Dne 22.4.2017 v 09:14 Gionatan Danti napsal(a):
Il 14-04-2017 10:24 Zdenek Kabelac ha scritto:
However there are many different solutions for different problems -
and with current script execution - user may build his own solution -
i.e. call
'dmsetup remove -f' for running thin volumes - so all instances get
'error' device when pool is above some threshold setting (just like
old 'snapshot' invalidation worked) - this way user will just kill
thin volume user task, but will still keep thin-pool usable for easy
maintenance.
This is a very good idea - I tried it and it indeed works.
However, it is not very clear to me what is the best method to monitor the
allocated space and trigger an appropriate user script (I understand that
versione > .169 has %checkpoint scripts, but current RHEL 7.3 is on .166).
I had the following ideas:
1) monitor the syslog for the "WARNING pool is dd.dd% full" message;
2) set a higher than 0 low_water_mark and cache the dmesg/syslog
"out-of-data" message;
3) register with device mapper to be notified.
What do you think is the better approach?

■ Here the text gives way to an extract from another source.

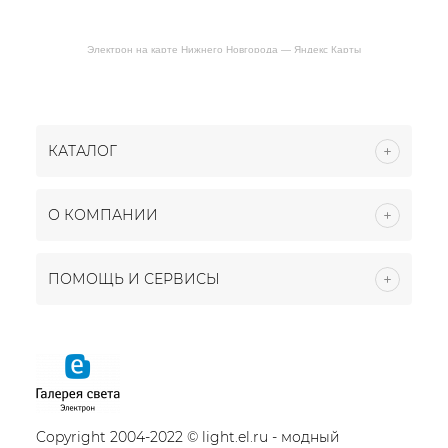
Электрон на карте Нижнего Новгорода — Яндекс Карты
КАТАЛОГ
О КОМПАНИИ
ПОМОЩЬ И СЕРВИСЫ
Copyright 2004-2022 © light.el.ru - модный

If trying to register with device
mapper, how can I accomplish that?
One more thing: from device-mapper docs (and indeed as observerd in my tests),
the "pool is dd.dd% full" message is raised one single time: if a message is
raised, the pool is emptied and refilled, no new messages are generated. The
only method I found to let the system re-generate the message is to
deactiveate and reactivate the thin pool itself.

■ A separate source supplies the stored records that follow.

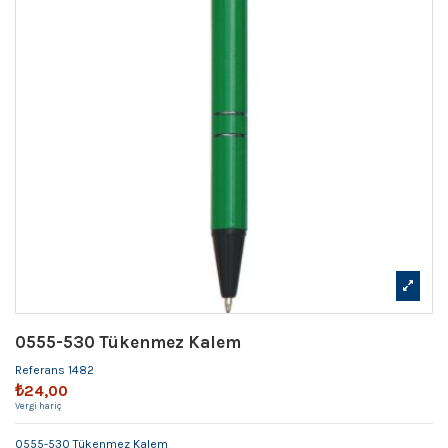
0555-530 Tükenmez Kalem
Referans
1482
₺24,00
Vergi hariç
0555-530 Tükenmez Kalem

ATM there is even bug for 169 & 170 - dmeventd should generate message
at 80,85,90,95,100 - but it does it only once - will be fixed soon...

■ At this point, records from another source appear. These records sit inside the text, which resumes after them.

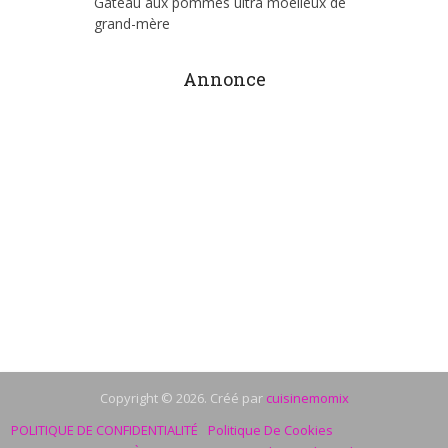
Gâteau aux pommes ultra moelleux de
grand-mère
Annonce
Copyright © 2026. Créé par
cuisinemomix
POLITIQUE DE CONFIDENTIALITÉ
Politique De Cookies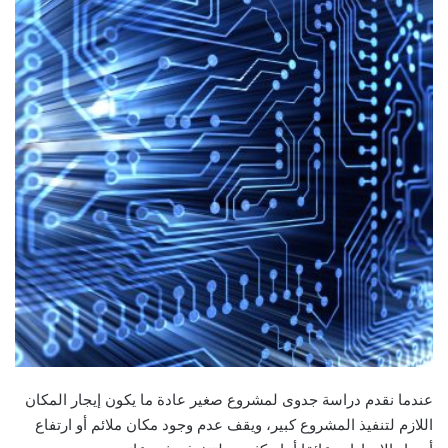
عندما نقدم دراسة جدوى لمشروع صغير عادة ما يكون إيجار المكان
اللازم لتنفيذ المشروع كبير، ويقف عدم وجود مكان ملائم أو ارتفاع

~16G so you can't even extend it, simply because it's
unsupported to use any bigger size
Just out of curiosity, in such a case, how to proceed further to regain access
to data?
And now the most burning question ... ;)
Given that thin-pool is under monitor and never allowed to fill data/metadata
space, as do you consider its overall stability vs classical thick LVM?
Not seen metadata error for quite long time...
Since all the updates are CRC32 protected it's quite solid.